For the time being, I’ve chosen to exercise extreme caution and discretion when sourcing decorating products for my company in China.
Silk textiles produced there, (even though most silk worms make it their home) tend to lack depth of colour and luster and stubbornly refuse to drape. This as it turns out is due to the crucial step of twisting the yarns properly, that has been left out of the manufacturing process. Also, from my experience, an average weight of 120 to 140 grams per running meter in silk fabric, is crucial for the best results in drapery. Most silks from the orient however, weigh in at around 50-60 grams… perfect for wrapping gifts, but a poor choice for decorating. Silk woven in India, France and Italy on the other hand, have double the weight, drape and gather like a waterfall, and shimmer beautifully because time tested traditions are respected there, and shortcuts are frowned upon.
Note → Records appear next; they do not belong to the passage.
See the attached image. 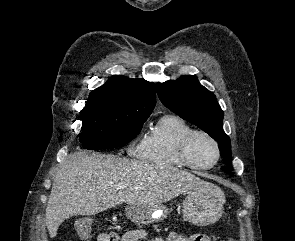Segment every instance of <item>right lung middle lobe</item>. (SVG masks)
Listing matches in <instances>:
<instances>
[{
    "instance_id": "right-lung-middle-lobe-1",
    "label": "right lung middle lobe",
    "mask_w": 295,
    "mask_h": 241,
    "mask_svg": "<svg viewBox=\"0 0 295 241\" xmlns=\"http://www.w3.org/2000/svg\"><path fill=\"white\" fill-rule=\"evenodd\" d=\"M150 114L107 95H89L80 112L79 141L89 150L121 147L139 134Z\"/></svg>"
}]
</instances>
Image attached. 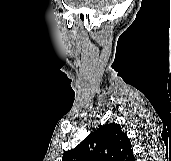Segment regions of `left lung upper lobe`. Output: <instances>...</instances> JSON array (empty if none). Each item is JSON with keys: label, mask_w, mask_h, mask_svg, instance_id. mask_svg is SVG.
I'll list each match as a JSON object with an SVG mask.
<instances>
[{"label": "left lung upper lobe", "mask_w": 171, "mask_h": 161, "mask_svg": "<svg viewBox=\"0 0 171 161\" xmlns=\"http://www.w3.org/2000/svg\"><path fill=\"white\" fill-rule=\"evenodd\" d=\"M130 139L119 124H104L78 146L65 153L62 161H131Z\"/></svg>", "instance_id": "obj_1"}]
</instances>
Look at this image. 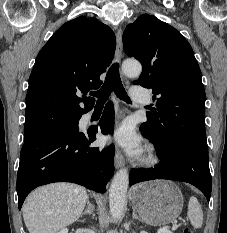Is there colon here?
Instances as JSON below:
<instances>
[{
	"mask_svg": "<svg viewBox=\"0 0 227 233\" xmlns=\"http://www.w3.org/2000/svg\"><path fill=\"white\" fill-rule=\"evenodd\" d=\"M183 233H193V231L192 230H190V229H186V230H184V232Z\"/></svg>",
	"mask_w": 227,
	"mask_h": 233,
	"instance_id": "1",
	"label": "colon"
}]
</instances>
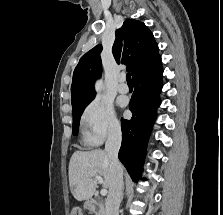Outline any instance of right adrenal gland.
Masks as SVG:
<instances>
[{
  "instance_id": "2a0ac1e0",
  "label": "right adrenal gland",
  "mask_w": 223,
  "mask_h": 215,
  "mask_svg": "<svg viewBox=\"0 0 223 215\" xmlns=\"http://www.w3.org/2000/svg\"><path fill=\"white\" fill-rule=\"evenodd\" d=\"M124 185H125V183H123V187H122L121 201H123V197H124Z\"/></svg>"
}]
</instances>
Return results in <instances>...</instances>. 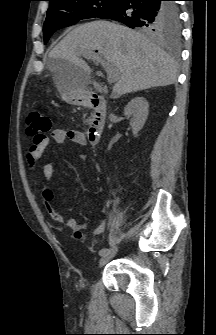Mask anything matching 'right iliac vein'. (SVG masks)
I'll list each match as a JSON object with an SVG mask.
<instances>
[{"mask_svg": "<svg viewBox=\"0 0 216 335\" xmlns=\"http://www.w3.org/2000/svg\"><path fill=\"white\" fill-rule=\"evenodd\" d=\"M118 250H119V246L118 245H114L112 248H110L108 250V252L100 258V260H99V267L104 266L111 259H113L115 257V255L117 254Z\"/></svg>", "mask_w": 216, "mask_h": 335, "instance_id": "63e3f726", "label": "right iliac vein"}]
</instances>
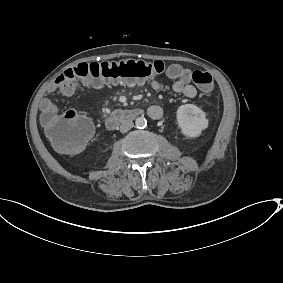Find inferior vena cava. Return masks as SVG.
<instances>
[{"label": "inferior vena cava", "mask_w": 283, "mask_h": 283, "mask_svg": "<svg viewBox=\"0 0 283 283\" xmlns=\"http://www.w3.org/2000/svg\"><path fill=\"white\" fill-rule=\"evenodd\" d=\"M134 126L132 121L126 120L120 125V132L125 133Z\"/></svg>", "instance_id": "inferior-vena-cava-1"}]
</instances>
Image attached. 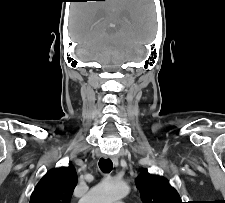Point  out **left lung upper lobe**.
<instances>
[{
  "label": "left lung upper lobe",
  "instance_id": "1",
  "mask_svg": "<svg viewBox=\"0 0 225 203\" xmlns=\"http://www.w3.org/2000/svg\"><path fill=\"white\" fill-rule=\"evenodd\" d=\"M143 203H182L167 179L144 170L135 180Z\"/></svg>",
  "mask_w": 225,
  "mask_h": 203
}]
</instances>
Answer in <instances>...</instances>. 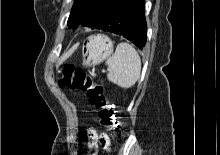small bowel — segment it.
<instances>
[{
  "mask_svg": "<svg viewBox=\"0 0 220 155\" xmlns=\"http://www.w3.org/2000/svg\"><path fill=\"white\" fill-rule=\"evenodd\" d=\"M89 140H90V145L94 144V142L97 140L98 136L97 133L94 129H91L89 131Z\"/></svg>",
  "mask_w": 220,
  "mask_h": 155,
  "instance_id": "obj_1",
  "label": "small bowel"
}]
</instances>
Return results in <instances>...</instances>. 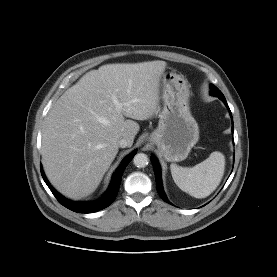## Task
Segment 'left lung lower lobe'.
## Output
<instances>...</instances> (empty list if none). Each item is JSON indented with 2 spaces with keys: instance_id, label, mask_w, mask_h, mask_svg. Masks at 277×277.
Returning a JSON list of instances; mask_svg holds the SVG:
<instances>
[{
  "instance_id": "obj_1",
  "label": "left lung lower lobe",
  "mask_w": 277,
  "mask_h": 277,
  "mask_svg": "<svg viewBox=\"0 0 277 277\" xmlns=\"http://www.w3.org/2000/svg\"><path fill=\"white\" fill-rule=\"evenodd\" d=\"M223 102L229 109V106H228L226 100H224ZM229 111H230V109H229ZM230 115H231V118H232L231 111H230ZM233 131H234V125L232 124V132ZM151 162H152V165H153V168H154L156 188H157L158 194L160 195V197L165 202L170 203L169 200L167 199L165 193H164V190H163L162 179H161V170H160L159 163H158L157 159L154 156L151 157Z\"/></svg>"
}]
</instances>
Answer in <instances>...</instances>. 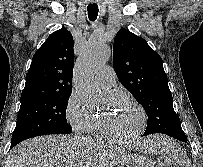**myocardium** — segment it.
Here are the masks:
<instances>
[{
    "label": "myocardium",
    "instance_id": "obj_1",
    "mask_svg": "<svg viewBox=\"0 0 203 167\" xmlns=\"http://www.w3.org/2000/svg\"><path fill=\"white\" fill-rule=\"evenodd\" d=\"M114 95L120 97L121 99L126 101L129 105H131L132 107H134L137 110V112L139 113V116H140L139 126H138L137 130L135 132H133L131 135L126 136V137H119V136L113 135L105 126L104 121L101 118H99V126H100L101 133L106 139L116 142V143L132 142V141L138 139L144 132V130L146 128V124H147V114H146L144 108L137 101L132 99L127 94L117 91V92H114Z\"/></svg>",
    "mask_w": 203,
    "mask_h": 167
}]
</instances>
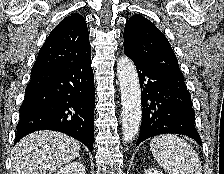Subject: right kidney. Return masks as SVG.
Returning <instances> with one entry per match:
<instances>
[{
	"label": "right kidney",
	"mask_w": 224,
	"mask_h": 174,
	"mask_svg": "<svg viewBox=\"0 0 224 174\" xmlns=\"http://www.w3.org/2000/svg\"><path fill=\"white\" fill-rule=\"evenodd\" d=\"M55 174H85V168L83 164L75 161L60 167Z\"/></svg>",
	"instance_id": "1"
}]
</instances>
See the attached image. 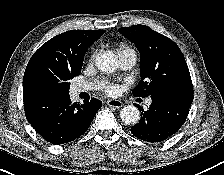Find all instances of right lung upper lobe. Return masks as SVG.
Listing matches in <instances>:
<instances>
[{"label": "right lung upper lobe", "instance_id": "cb5924a9", "mask_svg": "<svg viewBox=\"0 0 224 175\" xmlns=\"http://www.w3.org/2000/svg\"><path fill=\"white\" fill-rule=\"evenodd\" d=\"M104 30H71L44 43L30 58L23 77V97L41 93L48 77H61L81 72L88 47Z\"/></svg>", "mask_w": 224, "mask_h": 175}]
</instances>
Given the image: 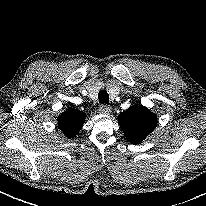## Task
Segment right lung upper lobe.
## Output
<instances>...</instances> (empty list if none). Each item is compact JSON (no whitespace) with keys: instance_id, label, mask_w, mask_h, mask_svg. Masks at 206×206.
Listing matches in <instances>:
<instances>
[{"instance_id":"right-lung-upper-lobe-1","label":"right lung upper lobe","mask_w":206,"mask_h":206,"mask_svg":"<svg viewBox=\"0 0 206 206\" xmlns=\"http://www.w3.org/2000/svg\"><path fill=\"white\" fill-rule=\"evenodd\" d=\"M86 113L70 108L58 118V125L68 138L74 137L82 128Z\"/></svg>"}]
</instances>
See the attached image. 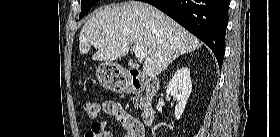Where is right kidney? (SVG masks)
Wrapping results in <instances>:
<instances>
[{
	"label": "right kidney",
	"instance_id": "right-kidney-1",
	"mask_svg": "<svg viewBox=\"0 0 280 137\" xmlns=\"http://www.w3.org/2000/svg\"><path fill=\"white\" fill-rule=\"evenodd\" d=\"M191 91L192 82L190 70L188 67H182L176 71L167 86V93L172 95L178 101L175 106L176 120H179L182 116Z\"/></svg>",
	"mask_w": 280,
	"mask_h": 137
}]
</instances>
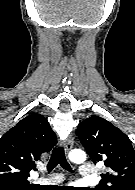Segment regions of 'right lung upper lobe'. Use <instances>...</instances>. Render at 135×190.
Instances as JSON below:
<instances>
[{"label":"right lung upper lobe","mask_w":135,"mask_h":190,"mask_svg":"<svg viewBox=\"0 0 135 190\" xmlns=\"http://www.w3.org/2000/svg\"><path fill=\"white\" fill-rule=\"evenodd\" d=\"M57 143L48 120L34 113L23 118L0 139V184H29L35 161Z\"/></svg>","instance_id":"cb5924a9"}]
</instances>
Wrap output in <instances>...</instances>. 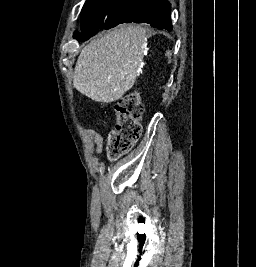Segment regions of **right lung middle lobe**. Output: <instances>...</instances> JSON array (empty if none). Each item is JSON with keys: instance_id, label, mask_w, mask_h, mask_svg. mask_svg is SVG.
<instances>
[{"instance_id": "obj_1", "label": "right lung middle lobe", "mask_w": 256, "mask_h": 267, "mask_svg": "<svg viewBox=\"0 0 256 267\" xmlns=\"http://www.w3.org/2000/svg\"><path fill=\"white\" fill-rule=\"evenodd\" d=\"M141 0H86L81 12V32L78 41L88 40L102 29H109Z\"/></svg>"}]
</instances>
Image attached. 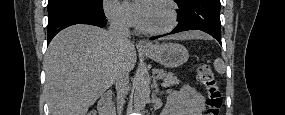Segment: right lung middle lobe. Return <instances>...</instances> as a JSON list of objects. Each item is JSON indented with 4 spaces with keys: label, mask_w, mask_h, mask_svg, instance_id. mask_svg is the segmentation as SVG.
I'll return each instance as SVG.
<instances>
[{
    "label": "right lung middle lobe",
    "mask_w": 285,
    "mask_h": 115,
    "mask_svg": "<svg viewBox=\"0 0 285 115\" xmlns=\"http://www.w3.org/2000/svg\"><path fill=\"white\" fill-rule=\"evenodd\" d=\"M83 7L92 10H103L102 0H49L48 14L65 7Z\"/></svg>",
    "instance_id": "obj_1"
}]
</instances>
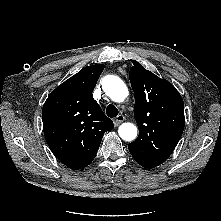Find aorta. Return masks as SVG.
<instances>
[{"label": "aorta", "instance_id": "obj_1", "mask_svg": "<svg viewBox=\"0 0 221 221\" xmlns=\"http://www.w3.org/2000/svg\"><path fill=\"white\" fill-rule=\"evenodd\" d=\"M103 91L115 102H123L128 96L126 84L115 75H108L102 82ZM119 136L125 141H133L137 137V127L132 123H123L118 129Z\"/></svg>", "mask_w": 221, "mask_h": 221}]
</instances>
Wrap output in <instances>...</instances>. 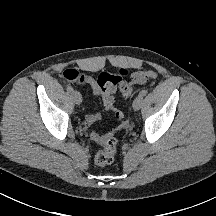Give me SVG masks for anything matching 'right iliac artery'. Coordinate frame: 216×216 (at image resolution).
Returning <instances> with one entry per match:
<instances>
[{
	"mask_svg": "<svg viewBox=\"0 0 216 216\" xmlns=\"http://www.w3.org/2000/svg\"><path fill=\"white\" fill-rule=\"evenodd\" d=\"M67 91H68L69 93H72V92H73V88H72L71 86H67Z\"/></svg>",
	"mask_w": 216,
	"mask_h": 216,
	"instance_id": "obj_1",
	"label": "right iliac artery"
}]
</instances>
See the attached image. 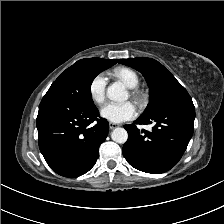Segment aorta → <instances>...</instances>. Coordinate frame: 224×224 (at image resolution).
I'll use <instances>...</instances> for the list:
<instances>
[{"label": "aorta", "instance_id": "1", "mask_svg": "<svg viewBox=\"0 0 224 224\" xmlns=\"http://www.w3.org/2000/svg\"><path fill=\"white\" fill-rule=\"evenodd\" d=\"M107 96L109 99L118 102H125L128 99V93L125 87L119 82H115L108 87ZM111 138L116 143L124 144L128 139V133L124 128L118 127L111 133Z\"/></svg>", "mask_w": 224, "mask_h": 224}]
</instances>
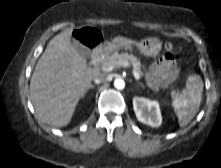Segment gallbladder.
<instances>
[{"label": "gallbladder", "instance_id": "gallbladder-1", "mask_svg": "<svg viewBox=\"0 0 221 168\" xmlns=\"http://www.w3.org/2000/svg\"><path fill=\"white\" fill-rule=\"evenodd\" d=\"M73 46H74V48L76 49V51H77L81 56H83L84 58L87 59V58L90 57V51H89V49H88L86 46L80 44V43L77 42V41H74V42H73Z\"/></svg>", "mask_w": 221, "mask_h": 168}]
</instances>
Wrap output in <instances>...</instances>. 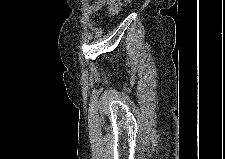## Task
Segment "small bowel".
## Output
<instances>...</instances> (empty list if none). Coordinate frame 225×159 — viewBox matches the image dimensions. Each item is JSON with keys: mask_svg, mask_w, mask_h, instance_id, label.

As to the Chinese made furniture that seems to be every where these days, it turns to be the perfect product to hide all sorts of sins of omission: frames are no longer constructed of hardwoods,, doweling and corner blocking are skipped over in favour of staples, webbing and coiling is completely absent and on and on. In fact, the wood substitute being used, is poetically referred to in glossy online brochures as ‘Parawood’, which is code for bits of chips of wood like product that have been pressed into a solid form, then encased in a wood veneer. The trouble is, once the veneer is damaged from everyday use, it is impossible to repair. Add the fact that once natural moisture from humidity enters in to the equation, then you have a the perfect recipe for tomorrow’s garage sale finds.
Producing properly constructed furniture locally for my clients, allows me sleep at night. Having them witness the entire manufacturing process from the plank of Canadian maple hardwood to the glorious finished product, helps them sleep at night too.